TASK INSTRUCTIONS:
In the entries below, which lines run from the one with "internal corporate politics. Only 2" through the one with "ЗИП для Umarex Colt Defender"? Repeat exactly those, both included, and no pictures.

--- --- ---

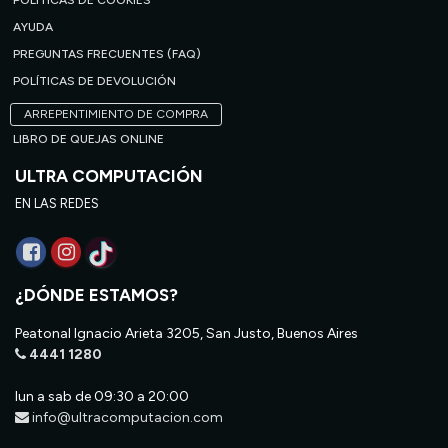
POLÍTICAS DE COOKIES
AYUDA
PREGUNTAS FRECUENTES (FAQ)
POLÍTICAS DE DEVOLUCIÓN
ARREPENTIMIENTO DE COMPRA
LIBRO DE QUEJAS ONLINE
ULTRA COMPUTACIÓN
EN LAS REDES
¿DÓNDE ESTAMOS?
Peatonal Ignacio Arieta 3205, San Justo, Buenos Aires
4441 1280
lun a sab de 09:30 a 20:00
info@ultracomputacion.com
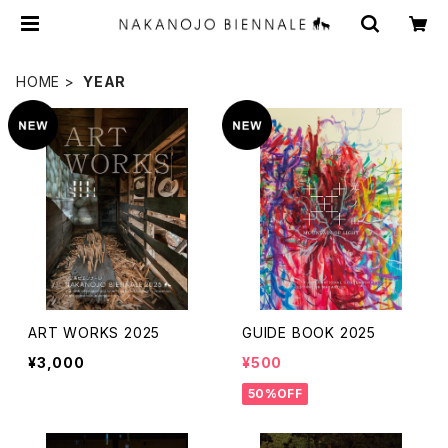
HOME
YEAR
ART WORKS 2025
GUIDE BOOK 2025
¥3,000
¥500
50%OFF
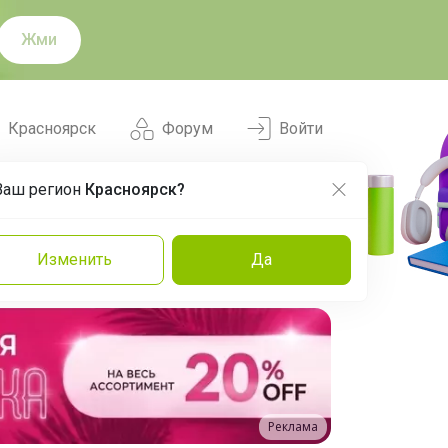
Жми
Красноярск
Форум
Войти
Ваш регион
Красноярск?
Нравится
Заказы
Изменить
Да
и
Команда
Торговые марки
Эксперты
Реклама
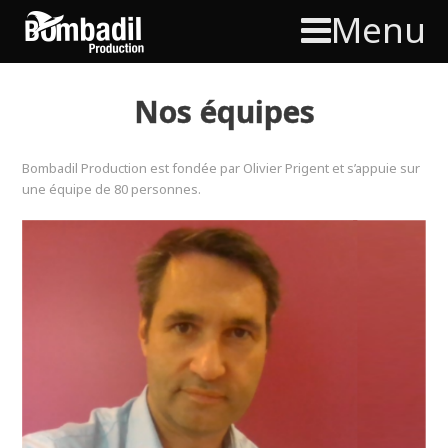
Menu
Nos équipes
Bombadil Production est fondée par Olivier Prigent et s’appuie sur
une équipe de 80 personnes.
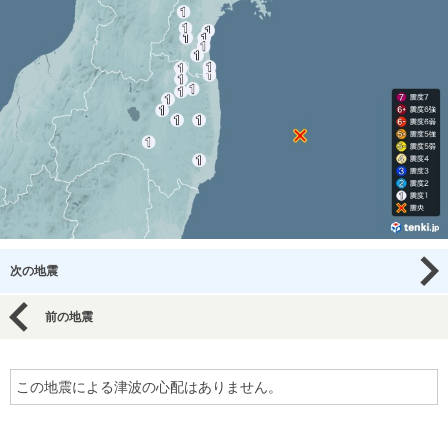
次の地震
前の地震
この地震による津波の心配はありません。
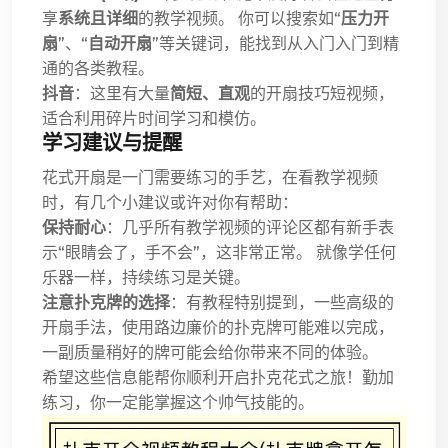
享
系统且详细
的教学视频。 你可以搜索如“
压力开
扇
”、“
自动开扇
”等关键词，能找到从入门入门到精
通的各类教程。
抖音
：这里有大量
简短、直观
的开扇技巧短视频，
适合利用碎片时间学习和模仿。
学习建议与提醒
花式开扇是一门需要练习的手艺，在看教学视频
时，有几个小建议或许对你有帮助：
保持耐心
：几乎所有教学视频的评论区都有新手表
示“眼睛会了，手不会”，这非常正常。 就像学任何
乐器一样，持续练习是关键。
注意扑克牌的选择
：有教程特别提到，一些高级的
开扇手法，使用路边廉价的扑克牌可能难以完成，
一副质量稍好的牌可能会给你带来不同的体验。
希望这些信息能帮你顺利开启扑克花式之旅！勤加
练习，你一定能掌握这个帅气技能的。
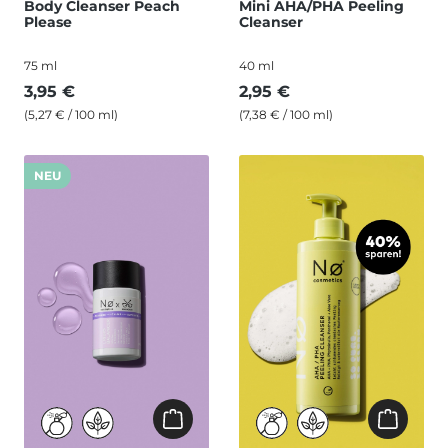
Body Cleanser Peach
Mini AHA/PHA Peeling
Please
Cleanser
75 ml
40 ml
3,95 €
2,95 €
(5,27 € / 100 ml)
(7,38 € / 100 ml)
NEU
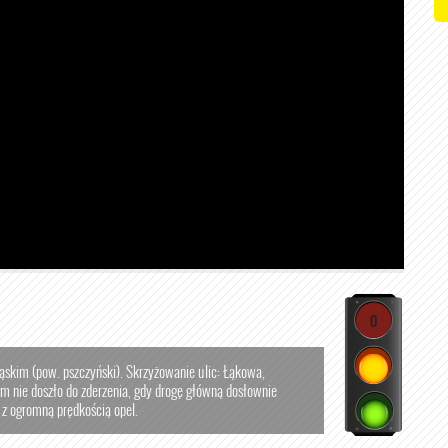
0
ąskim (pow. pszczyński). Skrzyżowanie ulic: Łąkowa,
 nie doszło do zderzenia, gdy drogę główną dosłownie
z ogromną prędkością opel.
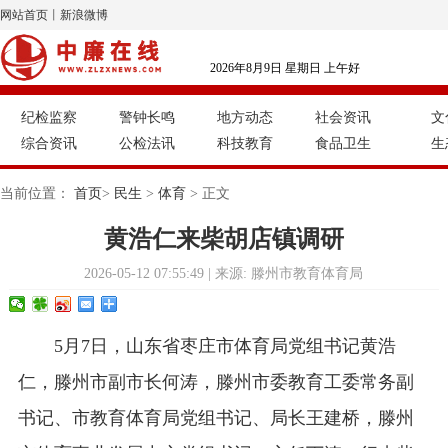
网站首页
丨
新浪微博
2026年8月9日 星期日 上午好
纪检监察
警钟长鸣
地方动态
社会资讯
文
综合资讯
公检法讯
科技教育
食品卫生
生
当前位置：
首页
>
民生
>
体育
> 正文
黄浩仁来柴胡店镇调研
2026-05-12 07:55:49 | 来源: 滕州市教育体育局
5月7日，山东省枣庄市体育局党组书记黄浩
仁，滕州市副市长何涛，滕州市委教育工委常务副
书记、市教育体育局党组书记、局长王建桥，滕州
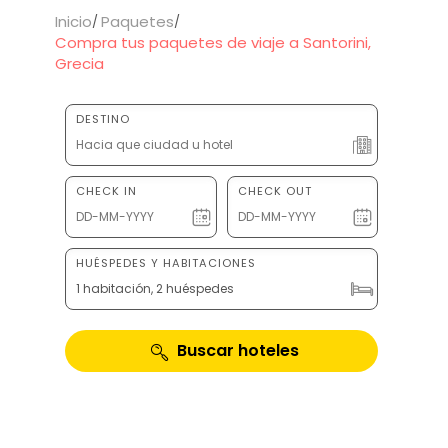
Inicio
Paquetes
Compra tus paquetes de viaje a Santorini,
Grecia
DESTINO
CHECK IN
CHECK OUT
HUÉSPEDES Y HABITACIONES
1 habitación, 2 huéspedes
Buscar hoteles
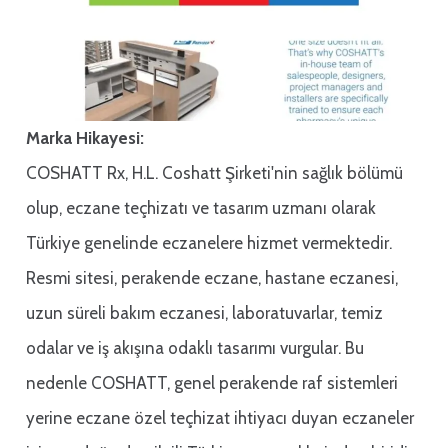
Marka Hikayesi:
COSHATT Rx, H.L. Coshatt Şirketi'nin sağlık bölümü
olup, eczane teçhizatı ve tasarım uzmanı olarak
Türkiye genelinde eczanelere hizmet vermektedir.
Resmi sitesi, perakende eczane, hastane eczanesi,
uzun süreli bakım eczanesi, laboratuvarlar, temiz
odalar ve iş akışına odaklı tasarımı vurgular. Bu
nedenle COSHATT, genel perakende raf sistemleri
yerine eczane özel teçhizat ihtiyacı duyan eczaneler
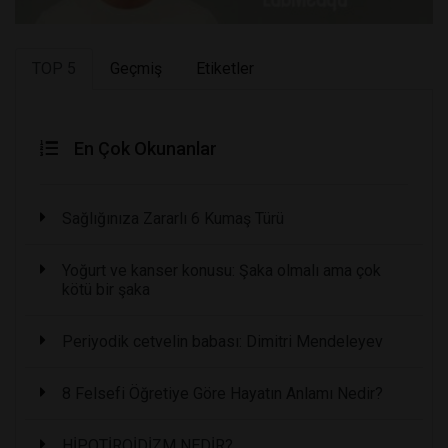
TOP 5
Geçmiş
Etiketler
En Çok Okunanlar
Sağlığınıza Zararlı 6 Kumaş Türü
Yoğurt ve kanser konusu: Şaka olmalı ama çok
kötü bir şaka
Periyodik cetvelin babası: Dimitri Mendeleyev
8 Felsefi Öğretiye Göre Hayatın Anlamı Nedir?
HİPOTİROİDİZM NEDİR?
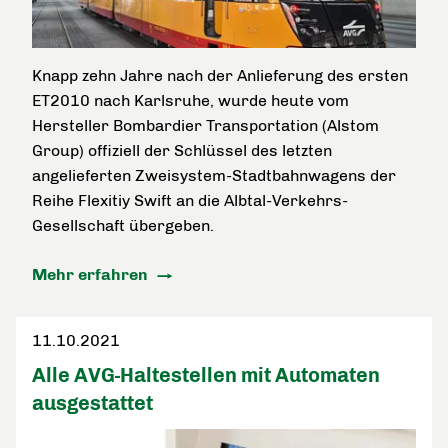
Knapp zehn Jahre nach der Anlieferung des ersten
ET2010 nach Karlsruhe, wurde heute vom
Hersteller Bombardier Transportation (Alstom
Group) offiziell der Schlüssel des letzten
angelieferten Zweisystem-Stadtbahnwagens der
Reihe Flexitiy Swift an die Albtal-Verkehrs-
Gesellschaft übergeben.
Mehr erfahren
11.10.2021
Alle AVG-Haltestellen mit Automaten
ausgestattet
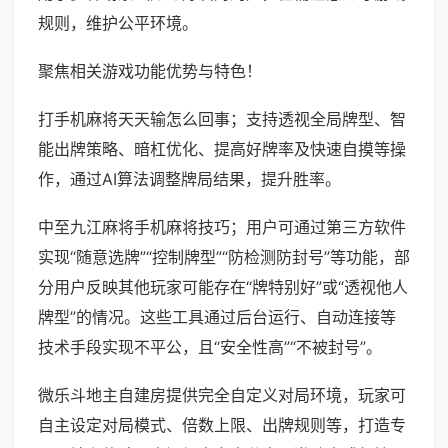
规则，维护公平环境。
聚焦相关游戏功能优势与特色！
打手机麻将天天输怎么回事；支持透视全局牌型、智
能出牌策略、暗杠优化、提高好牌率及快速自摸等操
作，通过AI算法调整牌局结果，提升胜率。
中至九江麻将手机麻将技巧；用户可通过第三方软件
实现“随意选牌”“控制牌型”“防检测防封号”等功能，部
分用户反映其他玩家可能存在“牌特别好”或“透视他人
牌型”的情况。这些工具通过后台运行、自动连接等
技术手段实现不平公，且“安全性高”“不被封号”。
微乐斗地主自建房提供完全自定义对局环境，玩家可
自主设定对局模式、倍数上限、出牌规则等，打造专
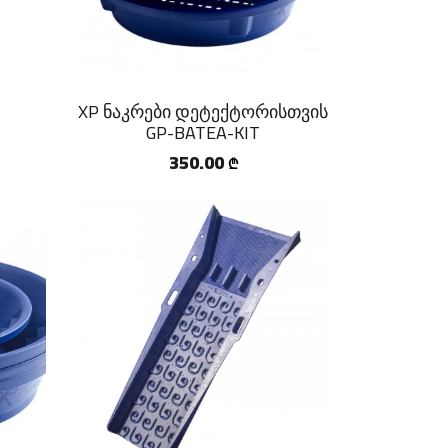
XP ნაკრები დეტექტორისთვის
GP-BATEA-KIT
350.00
₾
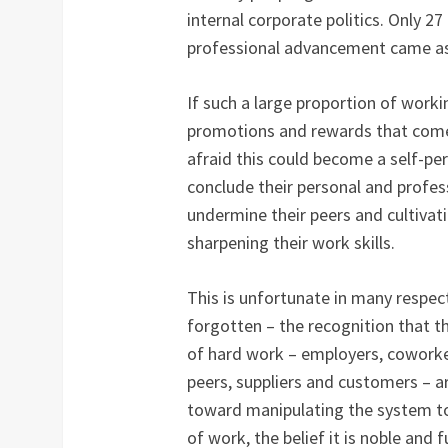
internal corporate politics. Only 2
professional advancement came as 
If such a large proportion of worki
promotions and rewards that come w
afraid this could become a self-pe
conclude their personal and profes
undermine their peers and cultivati
sharpening their work skills.
This is unfortunate in many respec
forgotten – the recognition that th
of hard work – employers, coworker
peers, suppliers and customers – a
toward manipulating the system to 
of work, the belief it is noble and fu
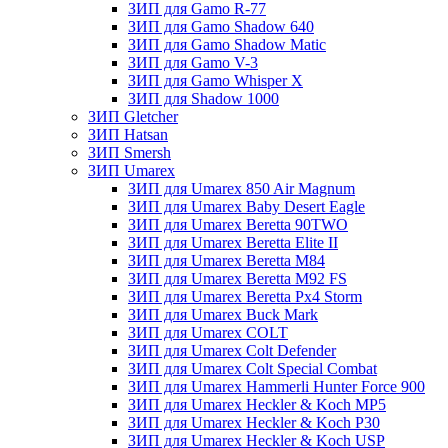
ЗИП для Gamo R-77
ЗИП для Gamo Shadow 640
ЗИП для Gamo Shadow Matic
ЗИП для Gamo V-3
ЗИП для Gamo Whisper X
ЗИП для Shadow 1000
ЗИП Gletcher
ЗИП Hatsan
ЗИП Smersh
ЗИП Umarex
ЗИП для Umarex 850 Air Magnum
ЗИП для Umarex Baby Desert Eagle
ЗИП для Umarex Beretta 90TWO
ЗИП для Umarex Beretta Elite II
ЗИП для Umarex Beretta M84
ЗИП для Umarex Beretta M92 FS
ЗИП для Umarex Beretta Px4 Storm
ЗИП для Umarex Buck Mark
ЗИП для Umarex COLT
ЗИП для Umarex Colt Defender
ЗИП для Umarex Colt Special Combat
ЗИП для Umarex Hammerli Hunter Force 900
ЗИП для Umarex Heckler & Koch MP5
ЗИП для Umarex Heckler & Koch P30
ЗИП для Umarex Heckler & Koch USP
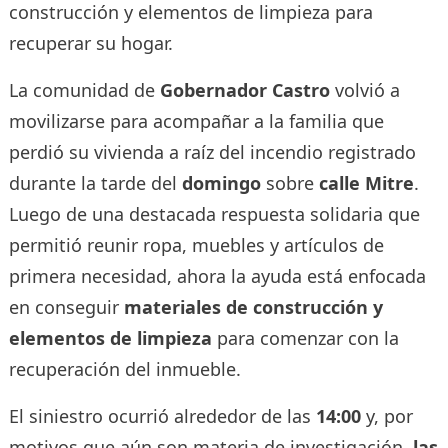
construcción y elementos de limpieza para
recuperar su hogar.
La comunidad de
Gobernador Castro
volvió a
movilizarse para acompañar a la familia que
perdió su vivienda a raíz del incendio registrado
durante la tarde del
domingo
sobre
calle Mitre
.
Luego de una destacada respuesta solidaria que
permitió reunir ropa, muebles y artículos de
primera necesidad, ahora la ayuda está enfocada
en conseguir
materiales de construcción y
elementos de limpieza
para comenzar con la
recuperación del inmueble.
El siniestro ocurrió alrededor de las
14:00
y, por
motivos que aún son materia de investigación,
las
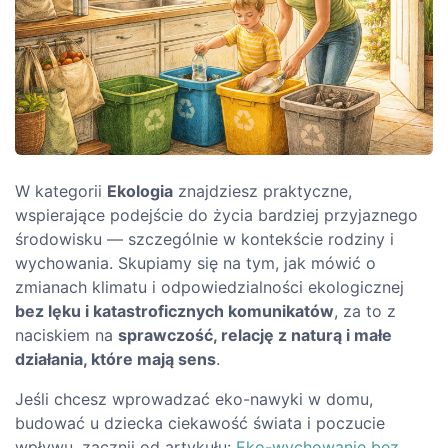
W kategorii
Ekologia
znajdziesz praktyczne,
wspierające podejście do życia bardziej przyjaznego
środowisku — szczególnie w kontekście rodziny i
wychowania. Skupiamy się na tym, jak mówić o
zmianach klimatu i odpowiedzialności ekologicznej
bez lęku i katastroficznych komunikatów
, za to z
naciskiem na
sprawczość, relację z naturą i małe
działania, które mają sens
.
Jeśli chcesz wprowadzać eko-nawyki w domu,
budować u dziecka ciekawość świata i poczucie
wpływu, zacznij od artykułu:
Eko-wychowanie bez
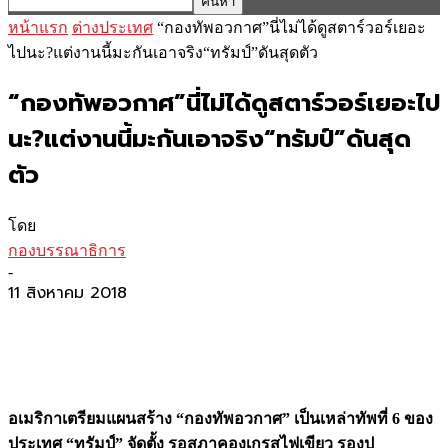
หน้าแรก
ต่างประเทศ
“กองทัพอวกาศ”นี่ไม่ได้ดูสตาร์วอร์เยอะ
ไปนะ?แต่งานนี้มะกันเอาจริง“ทรัมป์”ดันสุดตัว
“กองทัพอวกาศ”นี่ไม่ได้ดูสตาร์วอร์เยอะไป
นะ?แต่งานนี้มะกันเอาจริง“ทรัมป์”ดันสุด
ตัว
โดย
กองบรรณาธิการ
-
11 สิงหาคม 2018
อเมริกาเตรียมแผนสร้าง “กองทัพอวกาศ” เป็นเหล่าทัพที่ 6 ของ
ประเทศ “ทรัมป์” จัดตั้ง รอสภาคองเกรสไฟเขียว รองป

--- --- ---

PROBLEM SOLUTION:
internal corporate politics. Only 2
professional advancement came as 
If such a large proportion of worki
promotions and rewards that come w
afraid this could become a self-pe
conclude their personal and profes
undermine their peers and cultivati
sharpening their work skills.
This is unfortunate in many respec
forgotten – the recognition that th
of hard work – employers, coworker
peers, suppliers and customers – a
toward manipulating the system to 
of work, the belief it is noble and fu
ЗИП для Gamo R-77
ЗИП для Gamo Shadow 640
ЗИП для Gamo Shadow Matic
ЗИП для Gamo V-3
ЗИП для Gamo Whisper X
ЗИП для Shadow 1000
ЗИП Gletcher
ЗИП Hatsan
ЗИП Smersh
ЗИП Umarex
ЗИП для Umarex 850 Air Magnum
ЗИП для Umarex Baby Desert Eagle
ЗИП для Umarex Beretta 90TWO
ЗИП для Umarex Beretta Elite II
ЗИП для Umarex Beretta M84
ЗИП для Umarex Beretta M92 FS
ЗИП для Umarex Beretta Px4 Storm
ЗИП для Umarex Buck Mark
ЗИП для Umarex COLT
ЗИП для Umarex Colt Defender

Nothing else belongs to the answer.